Each year in the fall, after the Wurlitzer music has quieted down at the Flying Horses and the carousel prepares for its winter hibernation, routine maintenance is required. After all, the hand-carved horses with their genuine horsehair manes and tails take a beating carrying countless riders.
Myles Thurlow works as the resident mechanic and horse knee-doctor (he replaced four horse knees this winter). John Anderson does general painting and keeps the horses’ coats shining. And this year, Margot Datz joined the off-season team, focusing on the painted panels that decorate the center column and the spokes of the carousel.
The carousel opens for its 142nd consecutive season on Saturday, April 15, when the Martha’s Vineyard Preservation Trust will unveil the newly refurbished panels. The trust took ownership of the carousel in 1986.
Ms. Datz recreated six panels, featuring river scenes and ships. On Wednesday morning, the new panels were hung on the carousel, after being stored for over 20 years, too degraded for display.
“Whether it’s a merry-go-round panel or the Mona Lisa, restoration is the same very fastidious process,” said Ms. Datz by phone. “Most of [the panels] were torn, almost impossible to see the images. [Chris Scott] showed them to me and asked me if I could recreate them. I knew that I could.” Ms. Datz previously worked with the trust in 2013, restoring the murals in the Old Whaling Church.
To get as close to the originals as possible, she hired her brother, Stephen Datz, to build frames to stretch the canvases in the same way as the originals. Then she carefully inspected the panels, noting brush work, color scheme and style. While Ms. Datz said she could find no information on who the original painter was, she suspected they were painted factory style by more than one artist.
“The decorative surrounding was painted by one artist, another did the roses at the bottom of the large pieces, another did the vignettes and landscapes . . . several hands were involved in it,” Ms. Datz said.
Some of the sections were so tarnished it was hard to figure out the original design. It was a bit like detective work, she said.
“It’s just the really fun part of working on historical projects. There is so much mystery.”
The largest panel, a bucolic river vignette, was particularly challenging.
“One part didn’t make any sense to me,” she said. “Then I figured out it was a broken branch leaning into the water with its reflection...it looked like a dark sideways V. When I figured it out, it was this moment of eureka, like I solved this riddle.”
Over the years the painted panels had also changed motifs. For a while it was cowboys before switching to an Age of Aquarius theme with celestial paintings of horoscopes.
“There was a time when the carousel had a more flamboyant look to it,” said Funi Burdick, executive director of the Preservation Trust. “Over time we went back to a more historic intent for the carousel.”

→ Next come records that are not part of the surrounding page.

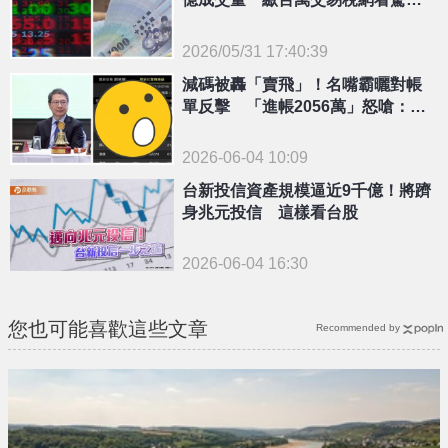
有神快拜
2026/05/31 17:40:39
{PLAYICON}
減碼被轟「賣飛」！名嘴霸曬對帳
單反擊 「進帳2056萬」怒嗆：比
我強再酸
2026-06-04 10:09
台新投信資產規模逼近9千億！將躋
身兆元投信 這樣看台股
2026-06-04 16:30
您也可能喜歡這些文章
Recommended by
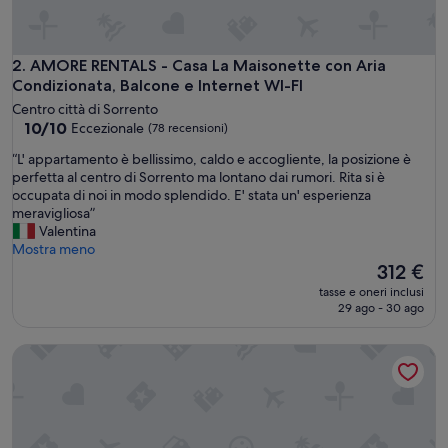
m
e
n
t
AMORE RENTALS - Casa La Maisonette con Aria Condizionata
2. AMORE RENTALS - Casa La Maisonette con Aria
o
Condizionata, Balcone e Internet WI-FI
f
Centro città di Sorrento
a
10.0
10/10
Eccezionale
(78 recensioni)
n
su
t
“
“L' appartamento è bellissimo, caldo e accogliente, la posizione è
10,
a
L
perfetta al centro di Sorrento ma lontano dai rumori. Rita si è
Eccezionale,
s
'
occupata di noi in modo splendido. E' stata un' esperienza
(78
t
a
meravigliosa”
recensioni)
i
p
Valentina
c
p
Mostra meno
i
a
Il
312 €
.
r
prezzo
tasse e oneri inclusi
”
t
attuale
29 ago - 30 ago
a
è
m
312 €
Casa La Ulivella - Ampia terrazza sul mare
e
n
t
o
è
b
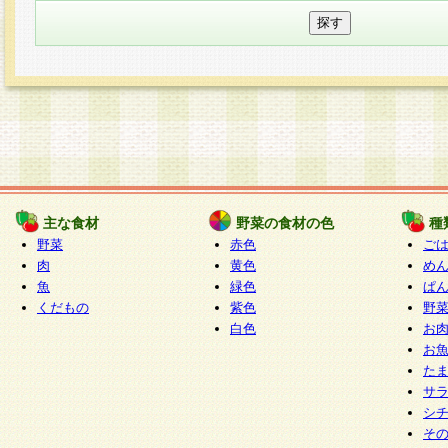
主な食材
野菜の食材の色
種
野菜
赤色
ご
肉
黄色
め
魚
緑色
ぱ
くだもの
紫色
野
白色
お
お
た
サ
シ
そ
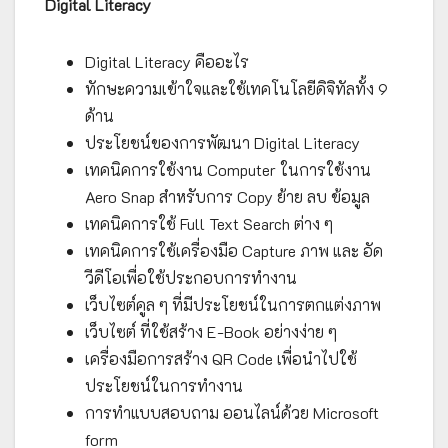
Digital Literacy
Digital Literacy คืออะไร
ทักษะความเข้าใจและใช้เทคโนโลยีดิจิทัลทั้ง 9
ด้าน
ประโยชน์ของการพัฒนา Digital Literacy
เทคนิคการใช้งาน Computer ในการใช้งาน
Aero Snap สำหรับการ Copy ย้าย ลบ ข้อมูล
เทคนิคการใช้ Full Text Search ต่าง ๆ
เทคนิคการใช้เครื่องมือ Capture ภาพ และ อัด
วีดีโอเพื่อใช้ประกอบการทำงาน
เว็บไซต์คูล ๆ ที่มีประโยชน์ในการตกแต่งภาพ
เว็บไซต์ ที่ใช้สร้าง E-Book อย่างง่าย ๆ
เครื่องมือการสร้าง QR Code เพื่อนำไปใช้
ประโยชน์ในการทำงาน
การทำแบบสอบถาม ออนไลน์ด้วย Microsoft
form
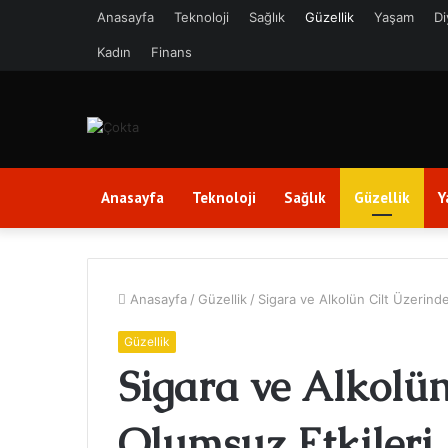
Anasayfa
Teknoloji
Sağlık
Güzellik
Yaşam
Di
Kadın
Finans
Anasayfa
Teknoloji
Sağlık
Güzellik
Y
Anasayfa
/
Güzellik
/
Sigara ve Alkolün Cilt Üzerinde
Güzellik
Sigara ve Alkolün
Olumsuz Etkileri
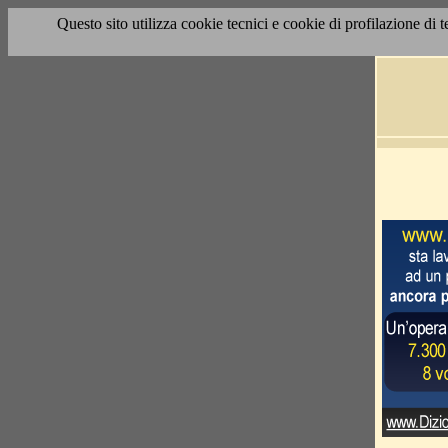
Questo sito utilizza cookie tecnici e cookie di profilazione di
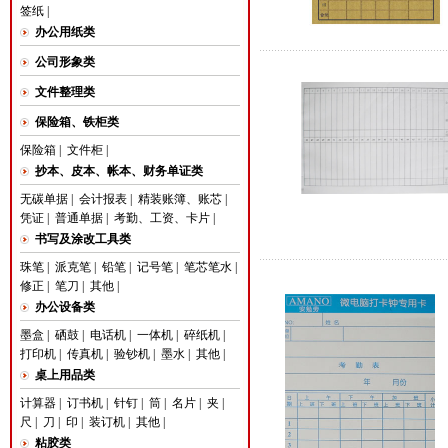
签纸
|
办公用纸类
公司形象类
文件整理类
保险箱、铁柜类
保险箱
|
文件柜
|
抄本、皮本、帐本、财务单证类
无碳单据
|
会计报表
|
精装账簿、账芯
|
凭证
|
普通单据
|
考勤、工资、卡片
|
书写及涂改工具类
珠笔
|
派克笔
|
铅笔
|
记号笔
|
笔芯笔水
|
修正
|
笔刀
|
其他
|
办公设备类
墨盒
|
硒鼓
|
电话机
|
一体机
|
碎纸机
|
打印机
|
传真机
|
验钞机
|
墨水
|
其他
|
桌上用品类
计算器
|
订书机
|
针钉
|
筒
|
名片
|
夹
|
尺
|
刀
|
印
|
装订机
|
其他
|
粘胶类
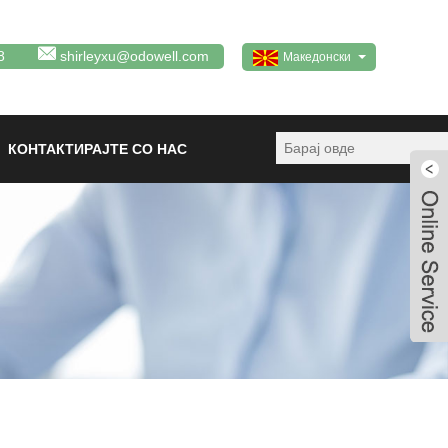
8
shirleyxu@odowell.com
Македонски
КОНТАКТИРАЈТЕ СО НАС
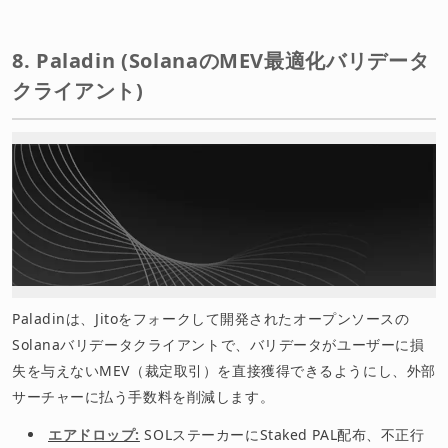
8. Paladin (SolanaのMEV最適化バリデータ
クライアント)
Paladinは、Jitoをフォークして開発されたオープンソースの
Solanaバリデータクライアントで、バリデータがユーザーに損
失を与えないMEV（裁定取引）を直接獲得できるようにし、外部
サーチャーに払う手数料を削減します。
エアドロップ:
SOLステーカーにStaked PAL配布、不正行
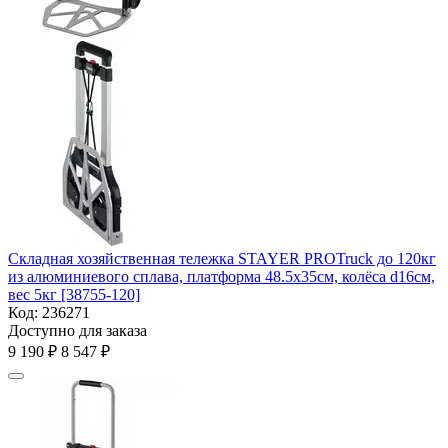
Складная хозяйственная тележка STAYER PROTruck до 120кг
из алюминиевого сплава, платформа 48.5х35см, колёса d16см,
вес 5кг [38755-120]
Код:
236271
Доступно для заказа
9 190
₽
8 547
₽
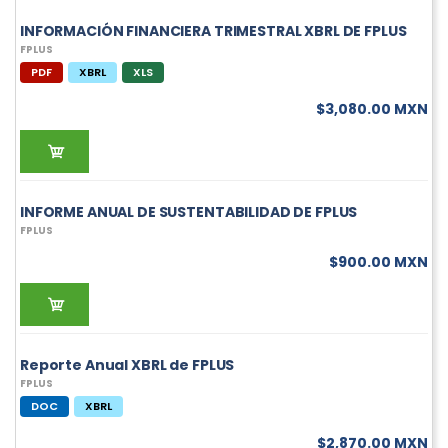
INFORMACIÓN FINANCIERA TRIMESTRAL XBRL DE FPLUS
FPLUS
PDF
XBRL
XLS
$3,080.00 MXN
INFORME ANUAL DE SUSTENTABILIDAD DE FPLUS
FPLUS
$900.00 MXN
Reporte Anual XBRL de FPLUS
FPLUS
DOC
XBRL
$2,870.00 MXN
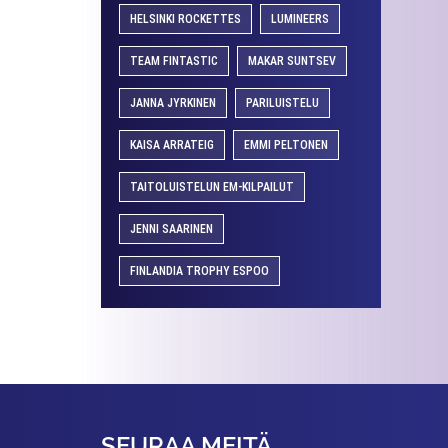
HELSINKI ROCKETTES
LUMINEERS
TEAM FINTASTIC
MAKAR SUNTSEV
JANNA JYRKINEN
PARILUISTELU
KAISA ARRATEIG
EMMI PELTONEN
TAITOLUISTELUN EM-KILPAILUT
JENNI SAARINEN
FINLANDIA TROPHY ESPOO
SEURAA MEITÄ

The four chariots on the carousel were also the subject of past detective work. Three of them were created in a sleigh style with two rows of forward facing benches. One misfit is more like a cart with two inward facing benches. For a while, it was thought that the cart-style chariot had replaced a sleigh-style chariot, manager Robin Meader said. The trust had planned to replace the odd-ball chariot with another Charles Dare chariot they acquired, but then an old catalogue was unearthed showing the misfit was indeed a part of the original design.
Ms. Meader has managed the Flying Horses for 30 years. Looking at the newly painted panels on Wednesday, she remarked, “It’s absolutely gorgeous.”
Ms. Burdick said returning the Flying Horses to its original design gives the carousel the prestige it deserves. And an important part of that prestige is that the horses continue to be ridden by Vineyard visitors and residents.
“All historic properties in order to have value to the community, they need to be used, not just observed,” she said. “Also by using buildings and the carousel, it requires us to be constantly and actively maintaining them. It’s not good for something that is mechanical to not be operated and it’s not good for a house to be closed up.”
When the Flying Horses opens on Saturday it will once again lay claim to the title of the oldest continuously operating platform carousel in the nation. The Flying Horses has inspired songs, poems and children’s books. And now it has inspired Ms. Datz. She hopes to continue working with the trust to recreate the rest of the missing panels.
“That would be a dream,” she said. “I would love to be the one to finish that carousel in its entirety.”
The Flying Horses opens on Saturday April 15 from 11 a.m. to 4:30 p.m. The Easter bunny will visit on Sunday. The carousel will remain open for the week of school vacation and then stay open on weekends only until school lets out.